BVerfG: Keine Familienversicherung für Kinder verheirateter Eltern mit einem besser verdienenden privatversicherten Elternteil

Kinder verheirateter Eltern bleiben auch künftig von der beitragsfreien Familienversicherung in der gesetzlichen Krankenversicherung ausgeschlossen, wenn ein Elternteil privatversichert ist, mehr verdient als der gesetzlich versicherte Partner und ein Einkommen oberhalb der Jahresarbeitsentgeltgrenze erzielt.

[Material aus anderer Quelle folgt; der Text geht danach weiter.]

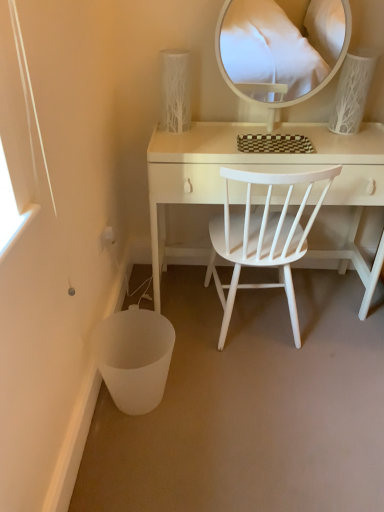 Question: Considering the positions of white textured vase at upper right, the 1th table lamp when ordered from right to left, and white glossy mirror at upper center in the image, is white textured vase at upper right, the 1th table lamp when ordered from right to left, wider or thinner than white glossy mirror at upper center?

Choices:
 (A) wide
 (B) thin

Answer: (A)

Question: Considering the positions of white textured vase at upper right, the second table lamp positioned from the left, and white glossy mirror at upper center in the image, is white textured vase at upper right, the second table lamp positioned from the left, taller or shorter than white glossy mirror at upper center?

Choices:
 (A) short
 (B) tall

Answer: (A)

Question: Considering the real-world distances, which object is farthest from the white glossy mirror at upper center?

Choices:
 (A) white textured vase at upper right, the second table lamp positioned from the left
 (B) white wood desk at center
 (C) white textured vase at upper center, which ranks as the 1th table lamp in left-to-right order
 (D) white wood chair at center
 (E) white matte trash bin/can at lower left

Answer: (E)

Question: Estimate the real-world distances between objects in this image. Which object is farther from the white wood chair at center?

Choices:
 (A) white wood desk at center
 (B) white matte trash bin/can at lower left
 (C) white glossy mirror at upper center
 (D) white textured vase at upper center, the 2th table lamp viewed from the right
 (E) white textured vase at upper right, the second table lamp positioned from the left

Answer: (C) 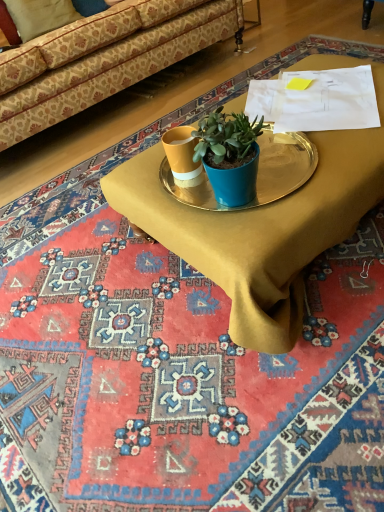 Question: Is metallic gold tray at center inside the boundaries of metallic gold tray at center, or outside?

Choices:
 (A) inside
 (B) outside

Answer: (B)

Question: From the image's perspective, is metallic gold tray at center above or below metallic gold tray at center?

Choices:
 (A) below
 (B) above

Answer: (A)

Question: Which object is positioned farthest from the metallic gold tray at center?

Choices:
 (A) beige fabric pillow at upper left
 (B) patterned fabric couch at upper left
 (C) metallic gold tray at center

Answer: (A)

Question: Considering the real-world distances, which object is farthest from the patterned fabric couch at upper left?

Choices:
 (A) beige fabric pillow at upper left
 (B) metallic gold tray at center
 (C) metallic gold tray at center

Answer: (C) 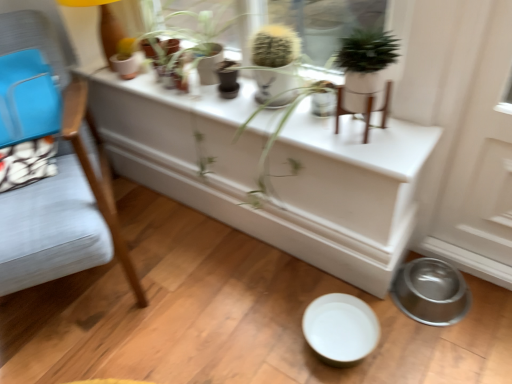 Question: Is matte white flowerpot at upper left bigger or smaller than fuzzy green cactus at upper center, the second houseplant from the front?

Choices:
 (A) big
 (B) small

Answer: (B)

Question: Is matte white flowerpot at upper left spatially inside fuzzy green cactus at upper center, which is the second houseplant in right-to-left order, or outside of it?

Choices:
 (A) outside
 (B) inside

Answer: (A)

Question: Estimate the real-world distances between objects in this image. Which object is closer to the green leafy plant at upper center?

Choices:
 (A) light blue fabric chair at left
 (B) matte white flowerpot at upper left
 (C) green matte plant at upper center, which appears as the 2th houseplant when viewed from the back
 (D) white glossy table at center
 (E) metallic silver bowl at lower right

Answer: (D)

Question: Estimate the real-world distances between objects in this image. Which object is farther from the green leafy plant at upper center?

Choices:
 (A) matte white flowerpot at upper left
 (B) metallic silver bowl at lower right
 (C) fuzzy green cactus at upper center, which is the 1th houseplant from back to front
 (D) green matte plant at upper center, which appears as the first houseplant when viewed from the right
 (E) white glossy table at center

Answer: (B) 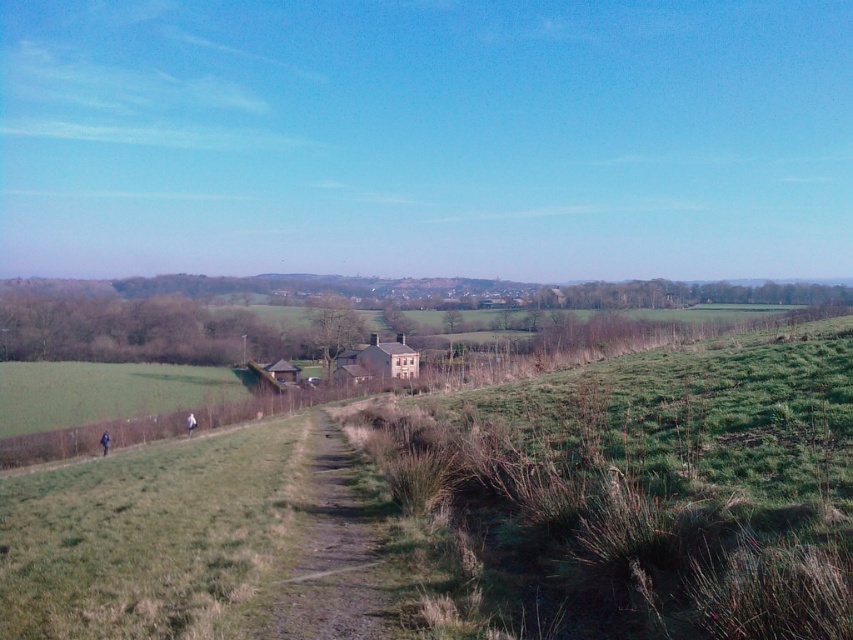 Describe the element at coordinates (657, 486) in the screenshot. I see `green grassy at center` at that location.

Is point (618, 385) positioned before point (308, 536)?

That is False.

You are a GUI agent. You are given a task and a screenshot of the screen. Output one action in this format:
    pyautogui.click(x=<x>, y=<y>)
    Task: Click on the green grassy at center
    
    Given the screenshot: What is the action you would take?
    coord(657,486) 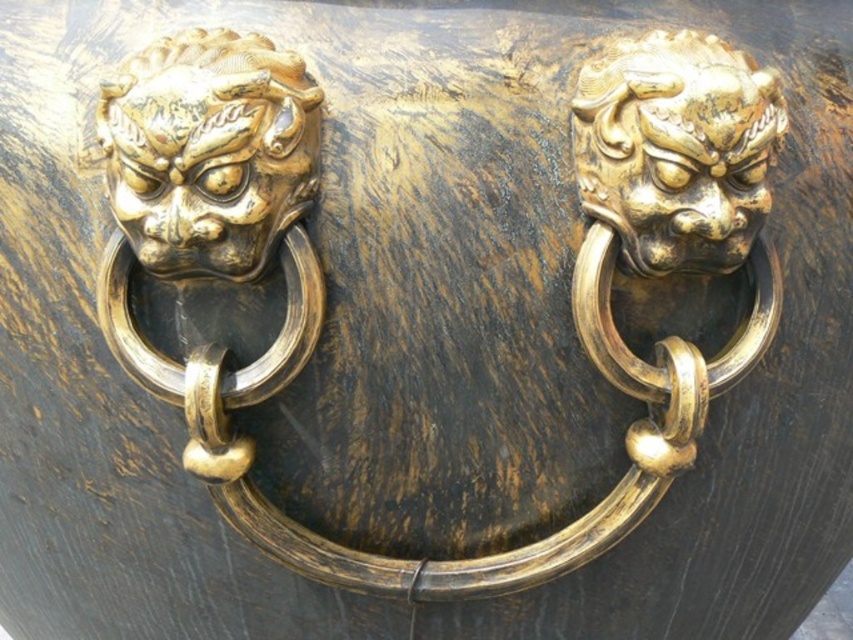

Das Bundesverfassungsgericht hat seine bisherige Rechtsprechung (NJW 2003, 1381) mit jetzt mitgeteiltem Beschluss vom 14.06.2011 bestätigt und eine Verfassungsbeschwerde nicht zur Entscheidung angenommen. Der Ausschlusstatbestand in § 10 Abs. 3 SGB V sei mit den Grundrechten vereinbar. Die punktuelle Benachteiligung verheirateter Elternteile sei hinzunehmen, weil Ehen im Rahmen einer Gesamtbetrachtung der gesetzlichen Regelung gegenüber nichtehelichen Lebensgemeinschaften nicht schlechter gestellt würden (Az.: 1 BvR 429/11).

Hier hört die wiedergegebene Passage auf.